Leviathan Dir. Véréna Paravel & Lucien Castaing-Taylor

[Cinema Guild; 2012]

Styles: documentary, horror
Others: Sweetgrass

“Writing is to language as taxidermy is to a duck.”
Tim Terhaar

“DARK DARK DARK DARK FISH FISH FISH BLOOD BLOOD WATER FISH STARFISH WATER WATER WATER FISH BLOOD TATTOO FISH BLOOD WATER CIGARETTE MAUVE TEAK FLESH METAL WATER BLOOD BLOOD FISH SEAGULL WATER DEATH DEATH DEATH FLESH DARK”
Leviathan

It’s both simple and accurate to describe Leviathan, the new film from the directors of the meditative sheepherder documentary Sweetgrass, as a series of technical innovations and fulfilled theoretical goals. It’s 12 tiny GoPro cameras thrown into the bowels of a fishing vessel off the coast of Massachusetts, their reins handed over to varying combinations of fisherman, cameramen, chum buckets, rain, wind, rain, wind. It’s shitty, peaked-out audio taken from these tiny cameras and blown up into a ludicrously detailed 5.1 surround sound mix. It’s many, many images of death. It’s the coterie of the sea creatures dutifully listed by their Latin names and thanked one by one in the credits, most summarily executed. It’s another entry in the reemergent and burgeoning trend of documentaries without dialogue or narration.
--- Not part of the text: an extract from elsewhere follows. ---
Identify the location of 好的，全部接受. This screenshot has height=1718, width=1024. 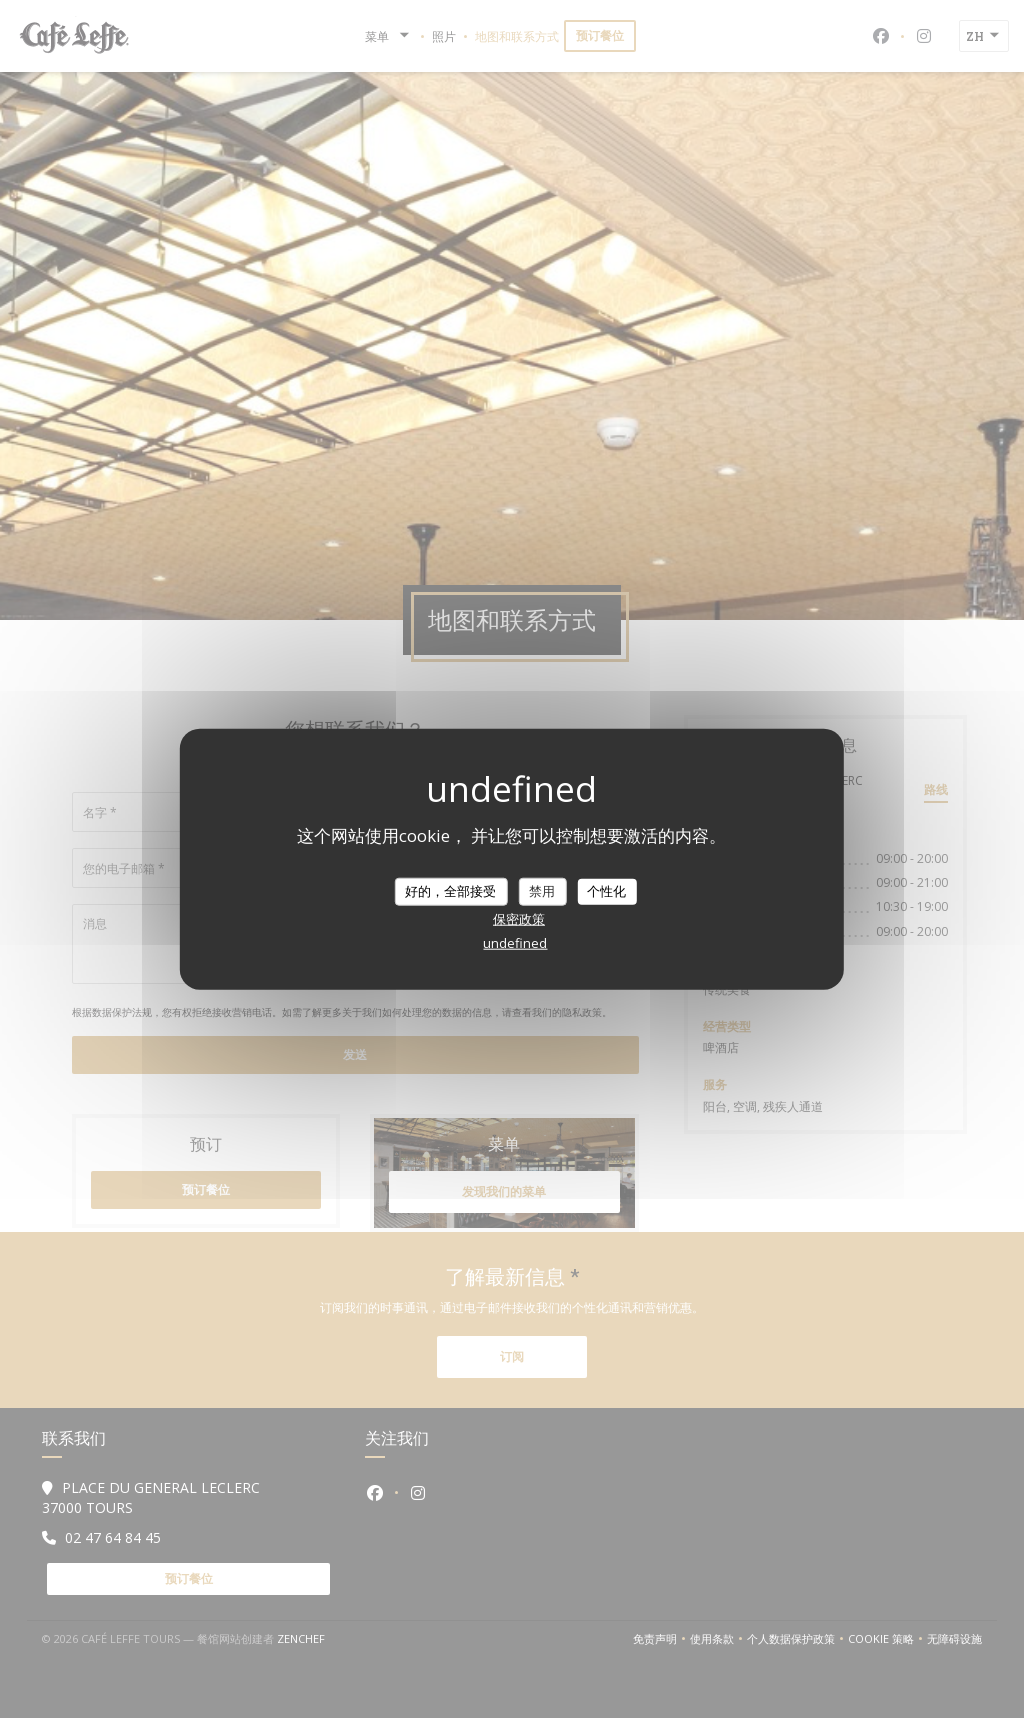
(450, 891).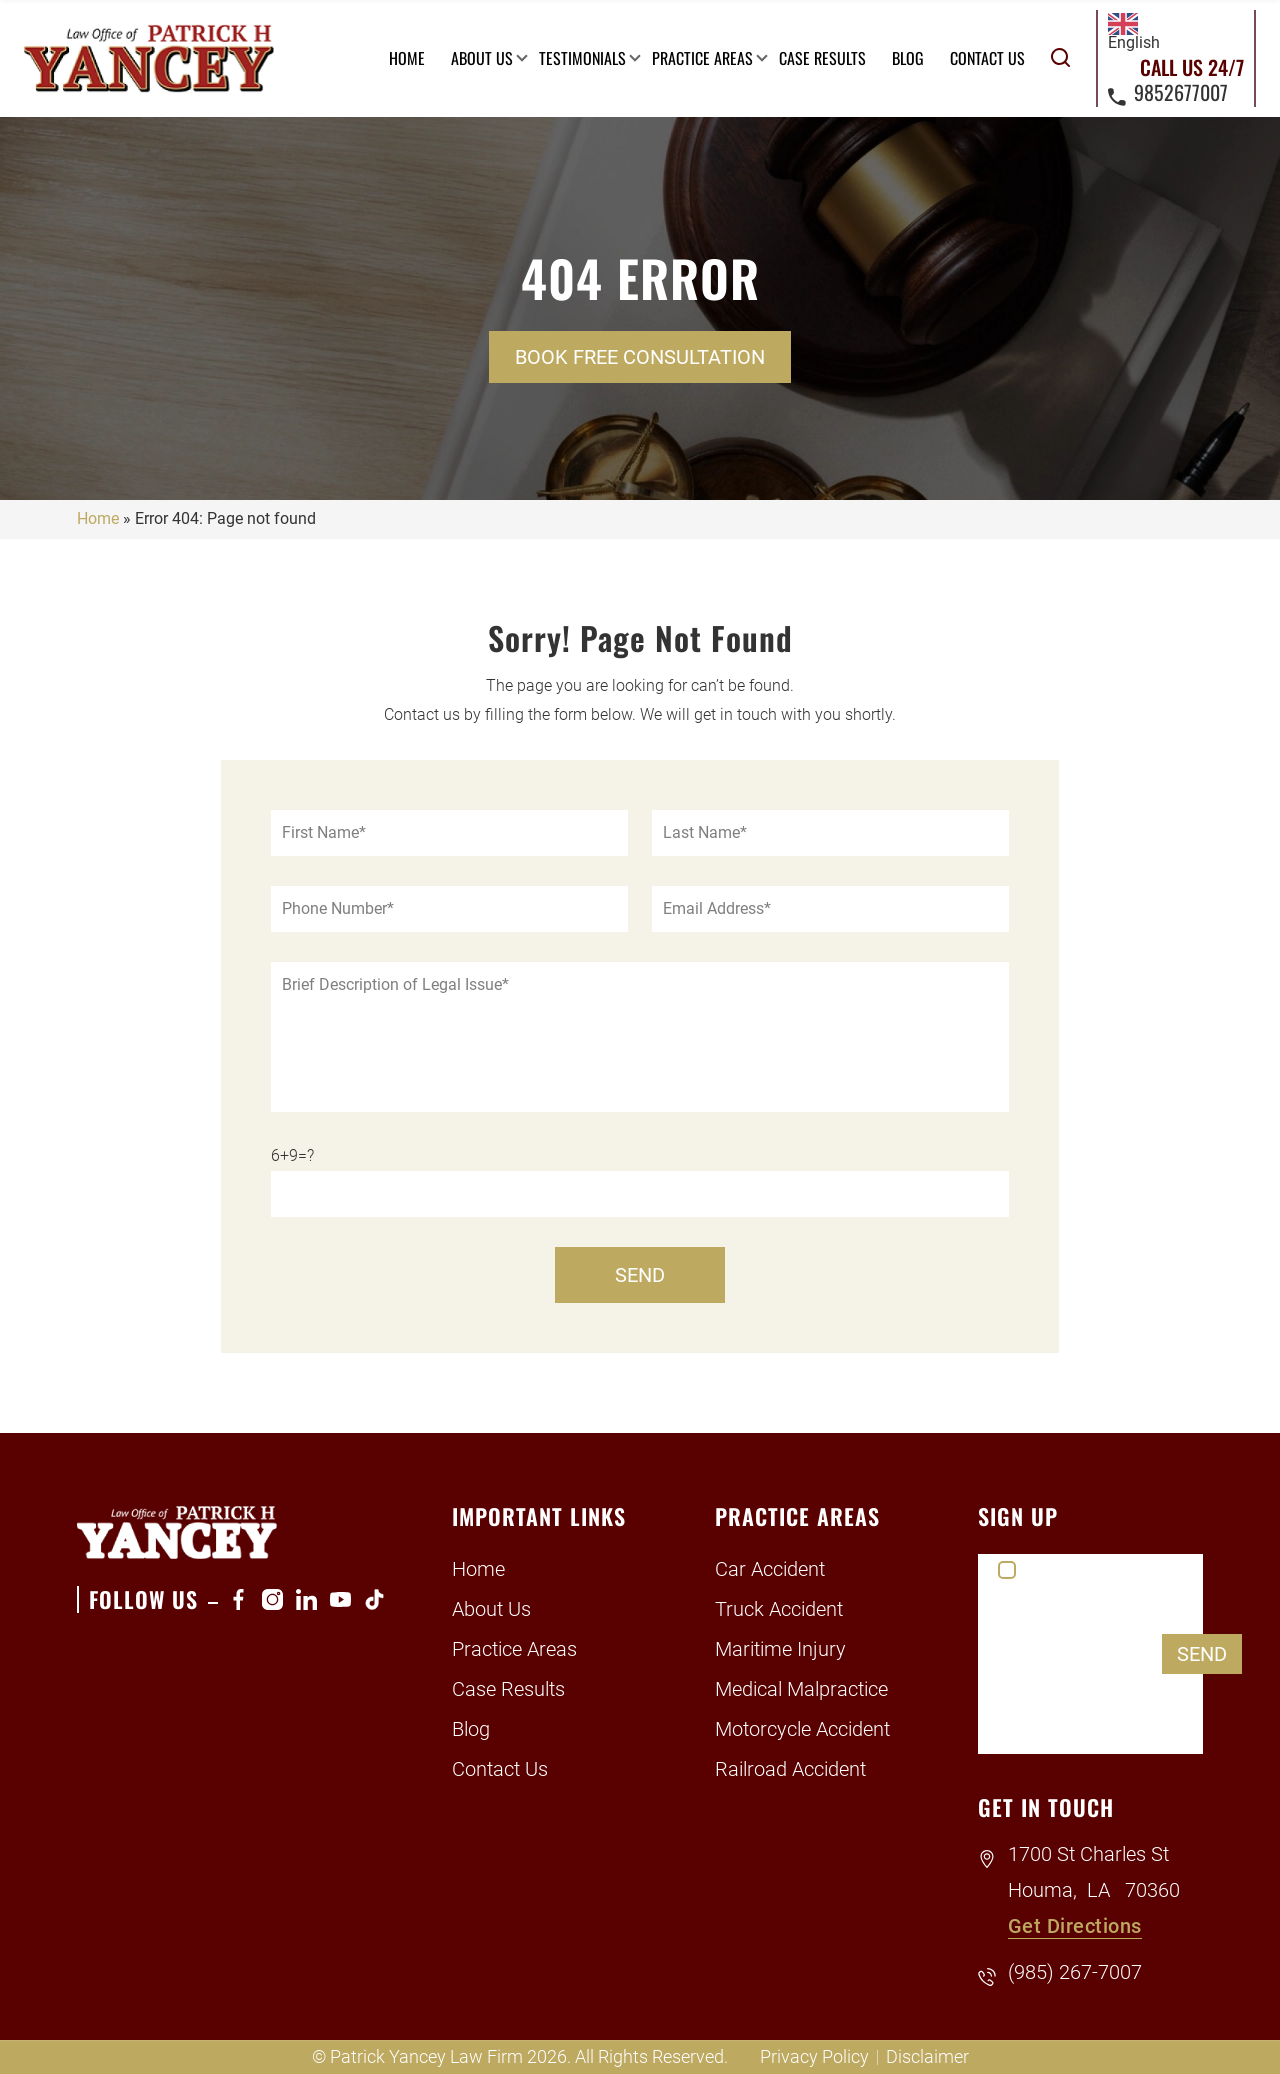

It’s a “sensory ethnography,” the directors proclaim, and they’re spot-on. It is exactly what it purports to be.

Leviathan is the cinema of immediacy. Images hit the screen with the force of bricks, albeit sometimes bricks emerging from impenetrable darkness, often gut-wrenching and occasionally shockingly beautiful. The film is an evocation of place through crystalline fragments, except that the word “evocation” is absurd for something so direct, bypassing metaphor and allusion and proceeding directly to the raw power of images: the camera sliding around untethered on a metal floor slick with blood, bumping into fish heads and receding, a large man’s tattooed shoulder moving in and out of focus, too close to the GoPro camera’s miniature wide angle lens, a repeated motion moving from a sea full of blood to a sky full of birds, in and out, the shot achieving a strange complacence in its methodical passage from gore to the sublime and back and back and back.

Forgoing narrative for oppressive immersion, the furtive and uncertain progress of cameras provides what drama there is; in the absence of character and narrative, Leviathan places its full weight on the raw power of images and their unfolding, building to an overpowering sense of place and mechanics. It’s not that we’re wondering what “happens” next: we’re anxious about what will appear. A documentary in the strictest sense, Leviathan’s single-minded focus on the power of its tiny digital cameras to record existence (and their inability to do much else) brings the practical, moment-to-moment functioning of biology and technology to the foreground, leaving little else.

There’s real terror here (what is going to die next?) but also expectation of the sort one finds in masochistic situations. The film’s fleeting moments of aesthetic beauty cannot be discounted, rising out of filth with astonishing clarity, and subsumed again by endless waves of marine blood, mirrored by the roiling intensity of the surround mix. It’s fitting that the film takes its graphic design cues from black metal, and it’s probably no coincidence that it’s the genre of choice on the crew’s radio. Leviathan’s simultaneous infatuation with the visceral and the coldly theatrical matches the precision and grandiosity of its singularly affective vision. Perhaps one of the bluntest films ever made, its images convey a gut-level reaction and little more. Theory exits the picture, ethics exit the picture, and the digital recordings, in their methodical or shuddering progression, remain.